Have IPAs become the mechanism Aboriginal and Torres Strait Islander communities can employ to disrupt the dominant practice of creating exclusionary spaces in the name of conservation? Or have we as Aboriginal and Torres Strait Islander peoples facilitated our own integration into the institutional construct that is the national conservation estate? Have we merely superimposed another layer of internal territories upon those already existing? Or are we taking control of how established internal territories function and impact our relations to Country?

Here on this continent, there is no place where the feet of Aboriginal humanity have not preceded those of the settler. Nor is there any place where country was not once fashioned and kept productive by Aboriginal people’s land management practices. There is no place without a history; there is no place that has not been imaginatively grasped through song, dance, design, no place where traditional owners cannot see the imprint of sacred creation.12


  1. K. H. Redford and S. E. Sanderson, ‘Extracting humans from nature’, Conservation Biology, vol. 14, no. 5, October 2000, pp. 1362–1364. 

  2. N. Harkin, Dirty Words, Cordite Press, Melbourne, 2015, p. 17. 

  3. D. B. Rose, Nourishing Terrains. Australian Aboriginal views of landscape and wilderness, Australian Heritage Commission, Canberra, 1996, p. 7. 

  4. D. B. Rose, ‘Aboriginal Life and Death in Australian Settler Nationhood’, Aboriginal History, vol. 25, 2001, p. 149. 

  5. F. Gale, We Are Bosses Ourselves, Australian Institute of Aboriginal Studies, Canberra, 1983. 

  6. M.S. Carolan, ‘This is not a biodiversity hotspot. The power of maps and other images in the environmental sciences’, Society and Natural Resources, vol. 22, 2009, pp. 278–286. 

  7. P. Nadasdy, ‘Boundaries among Kin: Sovereignty, the modern treaty process, and the rise of ethno-territorial nationalism among Yukon First Nations’, Comparative Studies in Society and History, vol. 54, issue 3, July 2012, pp. 499–532. 

  8. P. Vandergeest and N. L. Peluso, ‘Territorialization and State Power in Thailand’, Theory and Society, vol. 24, issue 3, 1995, pp. 385–426. 

  9. P. Nadasdy, Hunters and Bureaucrats: Power, Knowledge, and Aboriginal-State Relations in the Southwest Yukon, UBC Press, Vancouver, 2003. 

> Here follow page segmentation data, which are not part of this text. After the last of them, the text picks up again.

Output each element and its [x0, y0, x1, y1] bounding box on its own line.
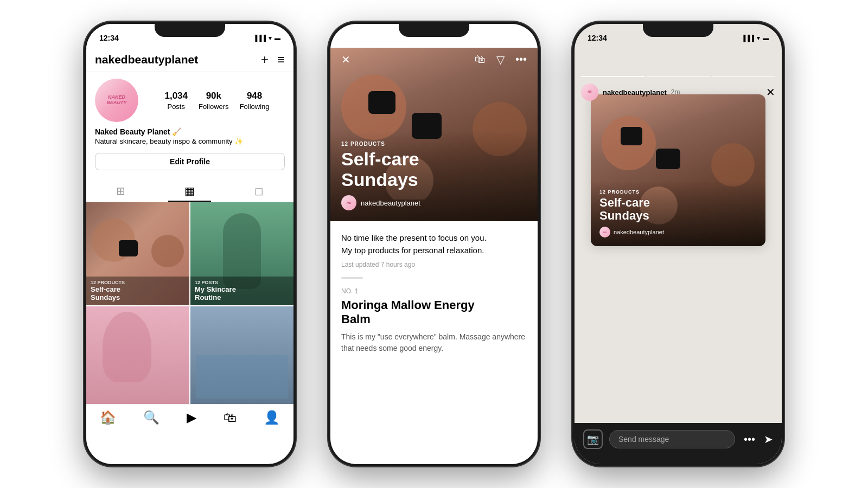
nav-shop-icon[interactable]: 🛍 — [224, 410, 237, 425]
story-time: 2m — [671, 88, 680, 96]
hero-avatar: NB — [341, 195, 356, 210]
story-username: nakedbeautyplanet — [603, 88, 667, 97]
grid-cell-1[interactable]: 12 PRODUCTS Self-careSundays — [86, 202, 189, 305]
guide-product-title: Moringa Mallow EnergyBalm — [341, 298, 527, 327]
tab-bar: ⊞ ▦ ◻ — [86, 177, 293, 202]
time-1: 12:34 — [99, 34, 119, 42]
hero-author: NB nakedbeautyplanet — [341, 195, 527, 210]
following-stat: 948 Following — [240, 91, 270, 111]
notch-2 — [399, 22, 469, 37]
guide-content: 12 PRODUCTS Self-careSundays NB nakedbea… — [330, 48, 538, 464]
guide-no: NO. 1 — [341, 287, 527, 295]
close-icon[interactable]: ✕ — [341, 53, 350, 66]
send-placeholder: Send message — [618, 435, 669, 444]
followers-stat: 90k Followers — [199, 91, 229, 111]
battery-icon-3: ▬ — [763, 35, 769, 41]
grid-cell-2[interactable]: 12 POSTS My SkincareRoutine — [190, 202, 293, 305]
guide-updated: Last updated 7 hours ago — [341, 261, 527, 268]
send-icon[interactable]: ➤ — [764, 433, 773, 446]
profile-stats: 1,034 Posts 90k Followers 948 Following — [149, 91, 285, 111]
posts-stat: 1,034 Posts — [164, 91, 188, 111]
send-message-input[interactable]: Send message — [609, 430, 735, 448]
wifi-icon: ▾ — [269, 35, 272, 42]
bag-icon[interactable]: 🛍 — [475, 53, 486, 66]
more-options-icon[interactable]: ••• — [742, 433, 757, 446]
menu-icon[interactable]: ≡ — [277, 52, 285, 67]
wifi-icon-3: ▾ — [757, 35, 760, 42]
phone-3: 12:34 ▐▐▐ ▾ ▬ — [572, 22, 784, 466]
nav-reels-icon[interactable]: ▶ — [187, 410, 196, 425]
status-icons-2: ▐▐▐ ▾ ▬ — [497, 35, 525, 42]
bio-name: Naked Beauty Planet 🧹 — [95, 127, 285, 136]
hero-tag: 12 PRODUCTS — [341, 141, 527, 147]
tab-tagged[interactable]: ◻ — [238, 181, 280, 202]
hero-author-name: nakedbeautyplanet — [361, 199, 420, 207]
story-bar-2 — [646, 76, 710, 77]
more-icon[interactable]: ••• — [515, 53, 527, 66]
guide-product-desc: This is my "use everywhere" balm. Massag… — [341, 331, 527, 354]
grid-label-1: 12 PRODUCTS Self-careSundays — [86, 277, 189, 305]
profile-top: NakedBeauty 1,034 Posts 90k Followers — [95, 79, 285, 122]
story-card-image: 12 PRODUCTS Self-careSundays NB nakedbea… — [591, 94, 765, 246]
story-avatar[interactable]: NB — [581, 84, 598, 101]
grid-tag-2: 12 POSTS — [195, 280, 289, 285]
story-bar-1 — [581, 76, 644, 77]
tab-grid[interactable]: ⊞ — [100, 181, 142, 202]
edit-profile-button[interactable]: Edit Profile — [95, 153, 285, 170]
profile-bio: Naked Beauty Planet 🧹 Natural skincare, … — [95, 127, 285, 147]
hands-scene-1 — [86, 213, 189, 284]
story-card-username: nakedbeautyplanet — [614, 229, 664, 235]
grid-title-1: Self-careSundays — [91, 285, 185, 302]
following-label: Following — [240, 102, 270, 111]
story-card-title: Self-careSundays — [599, 196, 757, 222]
followers-label: Followers — [199, 102, 229, 111]
grid-cell-3[interactable] — [86, 306, 189, 404]
time-2: 12:34 — [343, 34, 363, 42]
grid-title-2: My SkincareRoutine — [195, 285, 289, 302]
posts-label: Posts — [167, 102, 185, 111]
story-card: 12 PRODUCTS Self-careSundays NB nakedbea… — [591, 94, 765, 246]
guide-hero: 12 PRODUCTS Self-careSundays NB nakedbea… — [330, 48, 538, 221]
profile-section: NakedBeauty 1,034 Posts 90k Followers — [86, 72, 293, 177]
signal-icon-2: ▐▐▐ — [497, 35, 510, 41]
tab-reels[interactable]: ▦ — [168, 181, 211, 202]
story-bar-3 — [712, 76, 775, 77]
nav-profile-icon[interactable]: 👤 — [264, 410, 280, 425]
ig-header: nakedbeautyplanet + ≡ — [86, 48, 293, 72]
story-close-icon[interactable]: ✕ — [766, 86, 775, 99]
grid-cell-4[interactable] — [190, 306, 293, 404]
story-footer: 📷 Send message ••• ➤ — [575, 423, 782, 464]
profile-username: nakedbeautyplanet — [95, 53, 198, 66]
header-icons: + ≡ — [261, 52, 285, 67]
battery-icon-2: ▬ — [519, 35, 525, 41]
status-icons-3: ▐▐▐ ▾ ▬ — [742, 35, 769, 42]
filter-icon[interactable]: ▽ — [496, 53, 505, 66]
avatar-logo: NakedBeauty — [106, 95, 126, 106]
battery-icon: ▬ — [275, 35, 280, 41]
grid-area: 12 PRODUCTS Self-careSundays 12 POSTS My… — [86, 202, 293, 404]
bio-text: Natural skincare, beauty inspo & communi… — [95, 137, 285, 145]
avatar[interactable]: NakedBeauty — [95, 79, 138, 122]
add-icon[interactable]: + — [261, 52, 269, 67]
wifi-icon-2: ▾ — [513, 35, 516, 42]
story-card-author: NB nakedbeautyplanet — [599, 227, 757, 237]
nav-search-icon[interactable]: 🔍 — [143, 410, 159, 425]
nav-home-icon[interactable]: 🏠 — [100, 410, 116, 425]
notch-3 — [643, 22, 713, 37]
camera-icon[interactable]: 📷 — [583, 429, 603, 449]
story-user-row: NB nakedbeautyplanet 2m ✕ — [575, 81, 782, 105]
story-user-left: NB nakedbeautyplanet 2m — [581, 84, 680, 101]
signal-icon-3: ▐▐▐ — [742, 35, 754, 41]
followers-count: 90k — [206, 91, 221, 101]
phone-1: 12:34 ▐▐▐ ▾ ▬ nakedbeautyplanet + ≡ — [84, 22, 296, 466]
hero-title: Self-careSundays — [341, 149, 527, 190]
story-card-tag: 12 PRODUCTS — [599, 189, 757, 195]
guide-description: No time like the present to focus on you… — [341, 232, 527, 256]
guide-divider — [341, 277, 363, 279]
guide-body: No time like the present to focus on you… — [330, 221, 538, 365]
phone-2: 12:34 ▐▐▐ ▾ ▬ ✕ 🛍 ▽ ••• — [328, 22, 540, 466]
story-card-avatar: NB — [599, 227, 610, 237]
guide-header: ✕ 🛍 ▽ ••• — [330, 48, 538, 72]
posts-count: 1,034 — [164, 91, 188, 101]
guide-actions: 🛍 ▽ ••• — [475, 53, 527, 66]
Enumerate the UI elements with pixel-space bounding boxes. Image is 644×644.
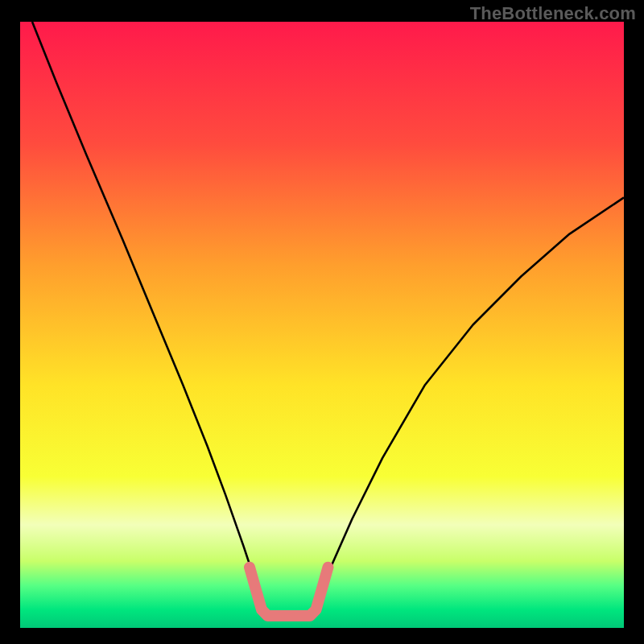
chart-svg — [0, 0, 644, 644]
chart-stage: TheBottleneck.com — [0, 0, 644, 644]
watermark-text: TheBottleneck.com — [470, 3, 636, 24]
plot-background — [20, 22, 624, 628]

  10. Strong women on Country: The success of women caring for country as Indigenous rangers and on Indigenous Protected Areas, copyright © 2019 by Country Needs People. Used by permission of the publisher: countryneedspeople.org.au/strong_women_on_country, p. 16. 

  11. N. L Peluso, ‘Whose woods are these? Counter-mapping forest territories in Kalimantan, Indonesia’, Antipodes: A Radical Journal of Geography, vol. 27, issue 4, 1995, pp. 383–404. 

  12. D. B. Rose, Nourishing Terrains. Australian Aboriginal views of landscape and wilderness, Australian Heritage Commission, Canberra, 1996, p. 18.